The textbook answer is VACUUM FULL. The textbook also notes that VACUUM FULL takes an ACCESS EXCLUSIVE lock on the table for the duration of the operation, which on a production table can mean hours of unavailability. We have not yet hit this problem at the scale of DocuMint, CronPing, FlagBit, or WebhookVault because SQLite handles the current load, but the right approach is well established and worth writing down before it becomes urgent.

Why bloat happens

Postgres uses MVCC for concurrency control. An UPDATE does not modify the row in place; it inserts a new tuple and marks the old one as obsolete. A DELETE marks a tuple as obsolete without removing it. The obsolete tuples are visible to transactions that started before the change and become invisible when no transaction can possibly see them. Vacuum reclaims the space they occupy and either returns it to the operating system (if it is at the end of the file) or makes it available for new tuples (if it is in the middle).

The bloat accumulates when vacuum cannot keep up with the rate of obsolete-tuple production, which happens under three patterns. High update rates on hot rows produce per-row bloat that scales with update count. Long-running transactions hold the visibility horizon back so that vacuum cannot remove tuples newer than the transaction start, which can grow the bloat by orders of magnitude during the long transaction. And bulk DELETE or UPDATE operations produce a sudden spike of bloat that autovacuum will eventually address but slowly.

What VACUUM does and does not do

The standard VACUUM command (without FULL) marks dead tuples as reusable space within the existing table file but does not return space to the operating system. The table file stays the same size, the bloat stays in place as fragmented free space, and new INSERTs use the freed slots before extending the file. This is fine for most workloads because the freed slots get reused.

The case where VACUUM is not enough is when the table has shrunk significantly (a large DELETE or partition drop) and the freed space is more than the table will reuse over a reasonable window. The table file holds onto disk space that is mostly empty, and the reads have to skip past the empty space to find the actual data. The space cannot be returned to the operating system without rewriting the table.

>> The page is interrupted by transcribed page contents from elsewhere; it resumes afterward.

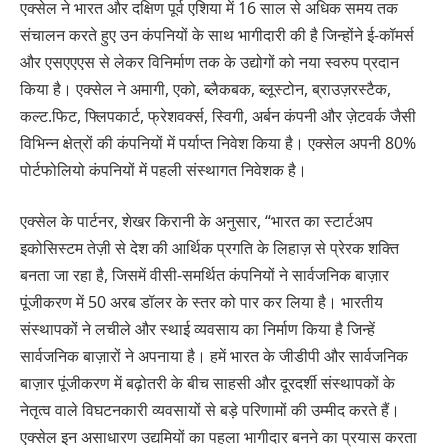
एक्सेल ने भारत और दक्षिण पूर्व एशिया में 16 साल से अधिक समय तक
संचालन करते हुए उन कंपनियों के साथ भागीदारी की है जिन्होंने ई-कॉमर्स
और एसएएएस से लेकर विनिर्माण तक के उद्योगों को नया स्वरुप प्रदान
किया है। एक्सेल ने अमागी, एको, ब्लैकबक, ब्लूस्टोन, ब्राउज़रस्टैक,
कल्ट.फिट, फ्लिपकार्ट, फ्रेशवर्क्स, स्विगी, अर्बन कंपनी और ज़ेटवर्क जैसी
विभिन्न क्षेत्रों की कंपनियों में पर्याप्त निवेश किया है। एक्सेल अपनी 80%
पोर्टफोलियो कंपनियों में पहली संस्थागत निवेशक है।
एक्सेल के पार्टनर, शेखर किरानी के अनुसार, “भारत का स्टार्टअप
इकोसिस्टम तेज़ी से देश की आर्थिक प्रगति के लिहाज़ से प्रेरक शक्ति
बनता जा रहा है, जिसमें वीसी-समर्थित कंपनियों ने सार्वजनिक बाज़ार
पूंजीकरण में 50 अरब डॉलर के स्तर को पार कर लिया है। भारतीय
संस्थापकों ने लचीले और स्थाई व्यवसाय का निर्माण किया है जिन्हें
सार्वजनिक बाज़ारों ने अपनाया है। हमें भारत के जीडीपी और सार्वजनिक
बाज़ार पूंजीकरण में बढ़ोतरी के बीच साहसी और दूरदर्शी संस्थापकों के
नेतृत्व वाले विघटनकारी व्यवसायों से बड़े परिणामों की उम्मीद करते हैं।
एक्सेल इन असाधारण उद्यमियों का पहला भागीदार बनने का प्रयास करता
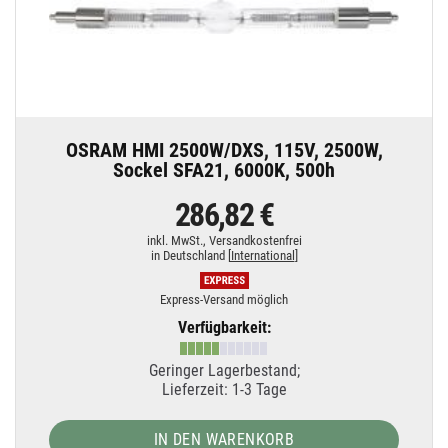
OSRAM HMI 2500W/DXS, 115V, 2500W,
Sockel SFA21, 6000K, 500h
286,82 €
inkl. MwSt.,
Versandkostenfrei
in Deutschland [
International
]
Express-Versand möglich
Verfügbarkeit:
Geringer Lagerbestand;
Lieferzeit: 1-3 Tage
IN DEN WARENKORB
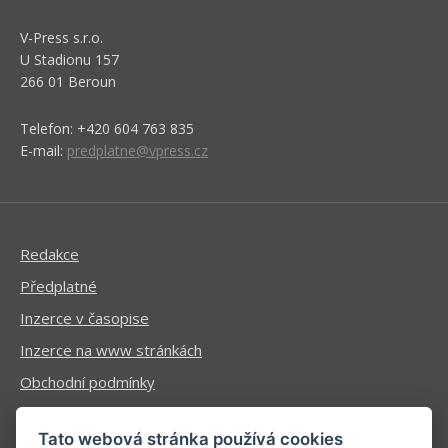
V-Press s.r.o.
U Stadionu 157
266 01 Beroun
Telefon: +420 604 763 835
E-mail:
predplatne@vpress.cz
Redakce
Předplatné
Inzerce v časopise
Inzerce na www stránkách
Obchodní podmínky
Ochrana osobních údajů
Tato webová stránka používá cookies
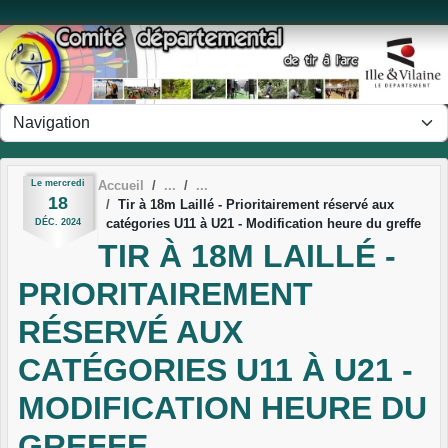
Panneau de gestion des cookies
Le
mercredi
Accueil
18
Tir à 18m Laillé - Prioritairement réservé aux
catégories U11 à U21 - Modification heure du greffe
DÉC.
2024
TIR À 18M LAILLÉ -
PRIORITAIREMENT
RÉSERVÉ AUX
CATÉGORIES U11 À U21 -
MODIFICATION HEURE DU
GREFFE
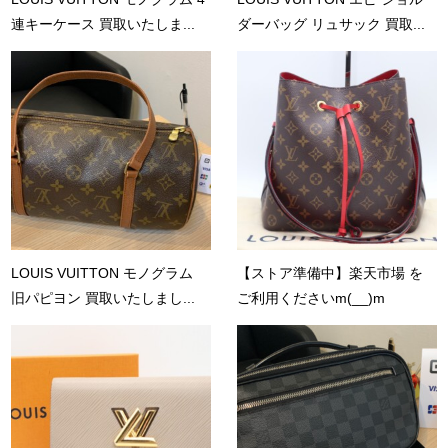
連キーケース 買取いたしま...
ダーバッグ リュサック 買取...
LOUIS VUITTON モノグラム
【ストア準備中】楽天市場 を
旧パピヨン 買取いたしまし...
ご利用くださいm(__)m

VACUUM FULL: correct but disruptive

VACUUM FULL rewrites the entire table to a new file with no bloat, then atomically swaps the new file in. The mechanism is correct and the result is exactly what you want: a compact table with all the dead space gone. The cost is that VACUUM FULL takes an ACCESS EXCLUSIVE lock on the table from the start of the rewrite to the swap, which blocks every other operation including SELECTs. The rewrite duration scales with table size, so a 100GB table can be hours of unavailability.

The lock duration is the disqualifying problem for production use. There is no per-batch chunking, no online variant in standard Postgres, and the lock cannot be released and reacquired. The discipline that works is to use VACUUM FULL only on tables that can afford the unavailability, which usually means small tables, archive tables that are not actively read, or maintenance windows long enough to absorb the rewrite.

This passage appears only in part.